Start of Information supplied
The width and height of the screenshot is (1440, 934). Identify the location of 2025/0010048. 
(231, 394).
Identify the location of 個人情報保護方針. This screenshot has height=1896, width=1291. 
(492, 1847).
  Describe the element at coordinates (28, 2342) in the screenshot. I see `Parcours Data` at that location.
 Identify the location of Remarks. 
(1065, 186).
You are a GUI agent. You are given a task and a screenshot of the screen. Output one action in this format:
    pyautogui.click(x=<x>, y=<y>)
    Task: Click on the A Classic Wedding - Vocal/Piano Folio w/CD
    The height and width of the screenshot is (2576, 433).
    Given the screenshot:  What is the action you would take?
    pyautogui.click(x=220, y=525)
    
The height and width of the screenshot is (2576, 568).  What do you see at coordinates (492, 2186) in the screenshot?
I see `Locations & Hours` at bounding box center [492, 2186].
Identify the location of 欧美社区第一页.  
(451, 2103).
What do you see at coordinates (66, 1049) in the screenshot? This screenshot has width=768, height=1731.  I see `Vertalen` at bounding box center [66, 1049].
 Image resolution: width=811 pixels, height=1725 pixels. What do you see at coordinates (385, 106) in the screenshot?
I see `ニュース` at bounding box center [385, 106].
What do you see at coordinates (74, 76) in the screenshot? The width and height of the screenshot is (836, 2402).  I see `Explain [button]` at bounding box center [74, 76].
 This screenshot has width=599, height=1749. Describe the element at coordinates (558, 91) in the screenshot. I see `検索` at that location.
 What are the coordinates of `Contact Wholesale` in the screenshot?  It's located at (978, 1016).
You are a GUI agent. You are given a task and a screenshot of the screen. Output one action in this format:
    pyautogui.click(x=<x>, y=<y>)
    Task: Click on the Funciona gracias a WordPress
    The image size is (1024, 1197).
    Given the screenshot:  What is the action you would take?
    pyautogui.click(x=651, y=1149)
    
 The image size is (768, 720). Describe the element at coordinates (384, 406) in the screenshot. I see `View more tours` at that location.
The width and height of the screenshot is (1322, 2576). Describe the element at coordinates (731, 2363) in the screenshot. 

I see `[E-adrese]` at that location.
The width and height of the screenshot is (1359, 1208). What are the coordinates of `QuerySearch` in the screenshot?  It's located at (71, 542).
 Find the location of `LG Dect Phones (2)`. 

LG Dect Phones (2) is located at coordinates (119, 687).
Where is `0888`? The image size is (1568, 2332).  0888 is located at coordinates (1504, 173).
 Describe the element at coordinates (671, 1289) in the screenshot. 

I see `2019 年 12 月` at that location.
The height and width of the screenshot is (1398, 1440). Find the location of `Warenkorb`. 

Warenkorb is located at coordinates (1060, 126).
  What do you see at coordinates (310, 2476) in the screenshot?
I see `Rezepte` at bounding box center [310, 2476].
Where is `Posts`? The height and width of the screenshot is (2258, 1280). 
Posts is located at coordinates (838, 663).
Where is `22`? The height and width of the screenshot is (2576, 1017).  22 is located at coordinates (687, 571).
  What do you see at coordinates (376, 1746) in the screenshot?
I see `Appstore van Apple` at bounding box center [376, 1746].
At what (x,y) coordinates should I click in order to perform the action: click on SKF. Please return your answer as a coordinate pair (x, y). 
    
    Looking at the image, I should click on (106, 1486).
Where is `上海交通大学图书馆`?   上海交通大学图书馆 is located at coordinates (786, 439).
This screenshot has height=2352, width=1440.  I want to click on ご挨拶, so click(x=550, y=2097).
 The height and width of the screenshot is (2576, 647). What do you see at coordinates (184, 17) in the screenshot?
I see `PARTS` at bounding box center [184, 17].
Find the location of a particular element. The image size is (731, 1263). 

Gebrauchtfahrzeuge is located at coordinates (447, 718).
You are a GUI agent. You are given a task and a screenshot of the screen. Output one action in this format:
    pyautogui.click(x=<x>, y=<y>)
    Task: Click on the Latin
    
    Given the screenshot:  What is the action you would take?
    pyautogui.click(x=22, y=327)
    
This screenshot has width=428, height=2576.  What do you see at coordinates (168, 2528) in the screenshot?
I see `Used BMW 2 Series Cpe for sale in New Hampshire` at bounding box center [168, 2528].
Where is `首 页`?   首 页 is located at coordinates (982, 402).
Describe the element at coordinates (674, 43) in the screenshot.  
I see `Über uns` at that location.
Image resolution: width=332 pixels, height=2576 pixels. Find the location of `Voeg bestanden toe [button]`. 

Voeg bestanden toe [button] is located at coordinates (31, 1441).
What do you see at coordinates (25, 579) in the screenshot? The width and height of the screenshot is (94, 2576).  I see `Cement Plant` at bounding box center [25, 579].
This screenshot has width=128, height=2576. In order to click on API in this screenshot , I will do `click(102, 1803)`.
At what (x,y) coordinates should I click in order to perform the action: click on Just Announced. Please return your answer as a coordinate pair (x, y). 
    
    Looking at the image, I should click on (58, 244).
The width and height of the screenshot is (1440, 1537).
End of Information supplied
Would you print the line containing "Find the location of a" and every line after it up to the end of the listing above, exactly, and nothing else?

Find the location of a particular element. The image size is (731, 1263). 

Gebrauchtfahrzeuge is located at coordinates (447, 718).
You are a GUI agent. You are given a task and a screenshot of the screen. Output one action in this format:
    pyautogui.click(x=<x>, y=<y>)
    Task: Click on the Latin
    
    Given the screenshot:  What is the action you would take?
    pyautogui.click(x=22, y=327)
    
This screenshot has width=428, height=2576.  What do you see at coordinates (168, 2528) in the screenshot?
I see `Used BMW 2 Series Cpe for sale in New Hampshire` at bounding box center [168, 2528].
Where is `首 页`?   首 页 is located at coordinates (982, 402).
Describe the element at coordinates (674, 43) in the screenshot.  
I see `Über uns` at that location.
Image resolution: width=332 pixels, height=2576 pixels. Find the location of `Voeg bestanden toe [button]`. 

Voeg bestanden toe [button] is located at coordinates (31, 1441).
What do you see at coordinates (25, 579) in the screenshot? The width and height of the screenshot is (94, 2576).  I see `Cement Plant` at bounding box center [25, 579].
This screenshot has width=128, height=2576. In order to click on API in this screenshot , I will do `click(102, 1803)`.
At what (x,y) coordinates should I click in order to perform the action: click on Just Announced. Please return your answer as a coordinate pair (x, y). 
    
    Looking at the image, I should click on (58, 244).
The width and height of the screenshot is (1440, 1537).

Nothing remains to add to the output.